La hija tecnológica de Gasalla, Mirta, rompe la constante de sus antecesoras. Aporta el grado máximo de la identificación no sólo con la TV sino con el uso de Internet (chat y redes sociales). El ama de casa hipertextual aquí se engancha con los rasgos del espectador clásico de TV: vínculo apasionado con las estrellas, propensión a la declaración escandalosa, ritualización de la vida cotidiana cuyo devenir es una sucesión de ceremonias (el almuerzo de Mirtha Legrand, las vacaciones en familia, la cena, la paliza). La hija moderna de Gasalla hereda la condición pueblerina pero está hipererotizada, algo que en Cora –su alter ego naïf– aparecía sólo como una insinuación esporádica. La combinación de exabrupto erótico y candidez de comadrona le dan carácter contradictorio –y menos identificacional– a la flamante Mirta.
Mirta es atravesada por la locura informativa sobre la farándula.
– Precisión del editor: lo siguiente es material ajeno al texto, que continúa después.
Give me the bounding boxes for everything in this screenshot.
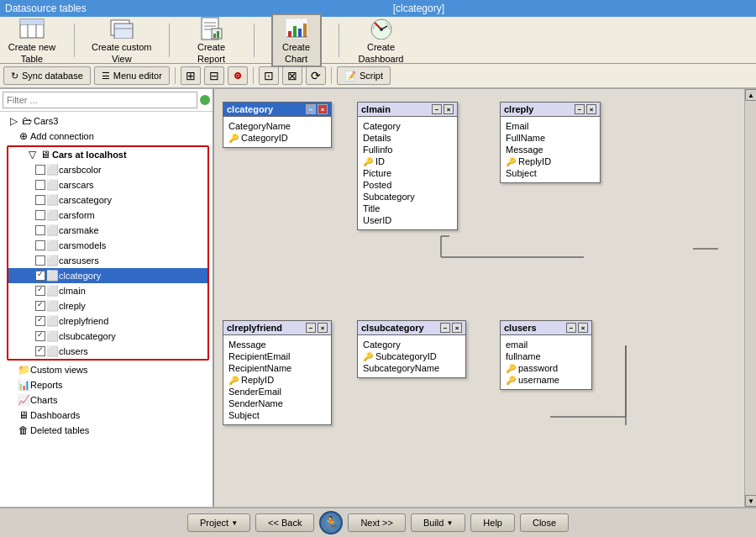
tree-item-clusers[interactable]: ⬜ clusers bbox=[8, 344, 207, 359]
list-item[interactable]: ⬜ carsbcolor bbox=[8, 162, 207, 177]
run-button[interactable]: 🏃 bbox=[319, 511, 343, 534]
table-clreplyfriend[interactable]: clreplyfriend − × Message RecipientEmail… bbox=[223, 320, 332, 425]
next-button[interactable]: Next >> bbox=[348, 513, 406, 532]
expand-icon: ▷ bbox=[7, 114, 20, 128]
menu-editor-button[interactable]: ☰ Menu editor bbox=[94, 66, 170, 85]
list-item[interactable]: ⬜ carsmake bbox=[8, 223, 207, 238]
checkbox[interactable] bbox=[35, 316, 45, 326]
close-clcategory[interactable]: × bbox=[318, 104, 328, 114]
checkbox[interactable] bbox=[35, 240, 45, 250]
scroll-up-button[interactable]: ▲ bbox=[745, 89, 756, 101]
report-icon bbox=[198, 17, 225, 40]
minimize-clmain[interactable]: − bbox=[432, 104, 442, 114]
minimize-clsubcategory[interactable]: − bbox=[440, 323, 450, 333]
scroll-down-button[interactable]: ▼ bbox=[745, 495, 756, 507]
create-table-button[interactable]: Create new Table bbox=[7, 17, 57, 64]
table-icon: ⬜ bbox=[45, 299, 59, 313]
back-button[interactable]: << Back bbox=[255, 513, 314, 532]
minimize-clreplyfriend[interactable]: − bbox=[306, 323, 316, 333]
tree-group-header[interactable]: ▽ 🖥 Cars at localhost bbox=[8, 147, 207, 162]
vertical-scrollbar[interactable]: ▲ ▼ bbox=[744, 89, 756, 507]
key-icon: 🔑 bbox=[506, 157, 516, 166]
table-icon: ⬜ bbox=[45, 208, 59, 222]
checkbox[interactable] bbox=[35, 286, 45, 296]
tree-item-clreply[interactable]: ⬜ clreply bbox=[8, 298, 207, 313]
tree-dashboards[interactable]: 🖥 Dashboards bbox=[0, 408, 213, 423]
list-item[interactable]: ⬜ carsform bbox=[8, 208, 207, 223]
close-clreply[interactable]: × bbox=[586, 104, 596, 114]
zoom-out-button[interactable]: ⊠ bbox=[282, 66, 302, 85]
table-body-clusers: email fullname 🔑password 🔑username bbox=[501, 335, 591, 389]
checkbox[interactable] bbox=[35, 301, 45, 311]
checkbox[interactable] bbox=[35, 225, 45, 235]
table-clusers[interactable]: clusers − × email fullname 🔑password 🔑us… bbox=[500, 320, 592, 390]
close-clusers[interactable]: × bbox=[578, 323, 588, 333]
tree-root-label: Cars3 bbox=[34, 116, 58, 126]
close-button[interactable]: Close bbox=[520, 513, 569, 532]
close-clsubcategory[interactable]: × bbox=[452, 323, 462, 333]
tree-item-clmain[interactable]: ⬜ clmain bbox=[8, 283, 207, 298]
checkbox[interactable] bbox=[35, 271, 45, 281]
list-item[interactable]: ⬜ carsusers bbox=[8, 253, 207, 268]
create-view-button[interactable]: Create custom View bbox=[92, 17, 152, 64]
sync-database-button[interactable]: ↻ Sync database bbox=[3, 66, 91, 85]
field-row: Subject bbox=[227, 409, 328, 421]
build-dropdown-arrow: ▼ bbox=[446, 519, 453, 527]
table-clsubcategory[interactable]: clsubcategory − × Category 🔑SubcategoryI… bbox=[357, 320, 466, 378]
close-clmain[interactable]: × bbox=[444, 104, 454, 114]
checkbox[interactable] bbox=[35, 210, 45, 220]
create-chart-button[interactable]: Create Chart bbox=[271, 13, 322, 67]
checkbox[interactable] bbox=[35, 195, 45, 205]
field-row: FullName bbox=[504, 132, 596, 144]
field-row: Category bbox=[361, 120, 454, 132]
title-center: [clcategory] bbox=[393, 3, 444, 14]
list-item[interactable]: ⬜ carscars bbox=[8, 177, 207, 192]
minimize-clcategory[interactable]: − bbox=[306, 104, 316, 114]
table-clreply[interactable]: clreply − × Email FullName Message 🔑Repl… bbox=[500, 102, 601, 183]
list-item[interactable]: ⬜ carsmodels bbox=[8, 238, 207, 253]
svg-point-22 bbox=[380, 28, 383, 31]
svg-rect-18 bbox=[298, 29, 302, 37]
checkbox[interactable] bbox=[35, 331, 45, 341]
toolbar-sep-2 bbox=[169, 24, 170, 57]
tree-item-clcategory[interactable]: ⬜ clcategory bbox=[8, 268, 207, 283]
create-dashboard-button[interactable]: Create Dashboard bbox=[356, 17, 407, 64]
secondary-toolbar: ↻ Sync database ☰ Menu editor ⊞ ⊟ ⊡ ⊠ ⟳ … bbox=[0, 64, 756, 89]
diagram-area[interactable]: clcategory − × CategoryName 🔑 CategoryID bbox=[214, 89, 756, 507]
tree-deleted-tables[interactable]: 🗑 Deleted tables bbox=[0, 423, 213, 438]
create-report-button[interactable]: Create Report bbox=[186, 17, 237, 64]
refresh-button[interactable]: ⟳ bbox=[306, 66, 326, 85]
tree-charts[interactable]: 📈 Charts bbox=[0, 392, 213, 408]
tree-item-clsubcategory[interactable]: ⬜ clsubcategory bbox=[8, 329, 207, 344]
tree-reports[interactable]: 📊 Reports bbox=[0, 377, 213, 392]
tree-root[interactable]: ▷ 🗁 Cars3 bbox=[0, 113, 213, 129]
checkbox[interactable] bbox=[35, 346, 45, 356]
checkbox[interactable] bbox=[35, 165, 45, 175]
settings-button[interactable] bbox=[228, 66, 248, 85]
checkbox[interactable] bbox=[35, 255, 45, 266]
list-item[interactable]: ⬜ carscategory bbox=[8, 192, 207, 208]
tree-custom-views[interactable]: 📁 Custom views bbox=[0, 362, 213, 377]
checkbox[interactable] bbox=[35, 180, 45, 190]
title-bar: Datasource tables [clcategory] bbox=[0, 0, 756, 17]
help-button[interactable]: Help bbox=[470, 513, 515, 532]
create-report-line1: Create bbox=[197, 42, 225, 52]
minimize-clusers[interactable]: − bbox=[566, 323, 576, 333]
field-row: RecipientEmail bbox=[227, 350, 328, 362]
grid-view-button[interactable]: ⊞ bbox=[181, 66, 201, 85]
table-clcategory[interactable]: clcategory − × CategoryName 🔑 CategoryID bbox=[223, 102, 332, 148]
filter-input[interactable] bbox=[3, 92, 197, 108]
tree-item-clreplyfriend[interactable]: ⬜ clreplyfriend bbox=[8, 313, 207, 329]
zoom-in-button[interactable]: ⊡ bbox=[259, 66, 279, 85]
table-header-clsubcategory: clsubcategory − × bbox=[358, 321, 465, 335]
tree-add-connection[interactable]: ⊕ Add connection bbox=[0, 129, 213, 144]
project-button[interactable]: Project ▼ bbox=[187, 513, 250, 532]
script-button[interactable]: 📝 Script bbox=[337, 66, 391, 85]
close-clreplyfriend[interactable]: × bbox=[318, 323, 328, 333]
key-icon: 🔑 bbox=[506, 364, 516, 373]
minimize-clreply[interactable]: − bbox=[575, 104, 585, 114]
table-body-clmain: Category Details Fullinfo 🔑ID Picture Po… bbox=[358, 117, 457, 229]
build-button[interactable]: Build ▼ bbox=[411, 513, 465, 532]
table-clmain[interactable]: clmain − × Category Details Fullinfo 🔑ID… bbox=[357, 102, 458, 230]
list-view-button[interactable]: ⊟ bbox=[204, 66, 224, 85]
Sus nuevos rasgos (control detallado de vida de famosos y duelos mediáticos, inmensidad de datos sobre quién sale con quién) dan cuenta de la transformación vivida. El chisme ahora corresponde a la vida de las “estrellas” que se casan, cornean y litigan por la tele. El arte del retrato televisivo se plasmaba en la vieja con precisión literaria. Pero Mirta falla cuando intenta ponerse seria (la honra a Maradona, el festejo de la democracia) porque pretende un don que no tiene: no es –se dijo– representativa. Su signo es la ambigüedad; su voz es tan fuerte que imposibilita asumirla como propia. La abundancia de la referencia biográfica no ayuda a expandirla. La vieja, para ser universal, necesitó de familias varias, miembros intercambiables, y en una última etapa de la negación total del clan. Mirta tiene un anclaje único: su identidad está definida por su contexto geográfico y afectivo.
La comparación entre Mirta y Cora es obligatoria. Las dos son un testimonio del barrio (mentalidad media suburbana). Son las representantes de los chismes de pequeña escala, de los prejuicios sobre la divorciada –siempre “una prostituta”– o el hombre golpeador calificado como un marido que se pone los pantalones. Pero escuchar y ver, para Cora, significaba funcionar como cronista del suburbio en el que le tocó habitar. Su voz tuvo la fuerza que da la primera persona realista, la palabra del que lo vivió: esa vieja era un testimonio de muchas individualidades por separado: la interpelación se daba desde el todo (el arquetipo) al uno (espectador). En cambio Mirta habla desde “el uno” (esa ama de casa desfigurada) al todo (el público que se pone de pie y entrega el aplauso que hará llorar a Gasalla). Más lejos del “gran sujeto colectivo”, percibida como un “otro”, más cerca del fenómeno circo.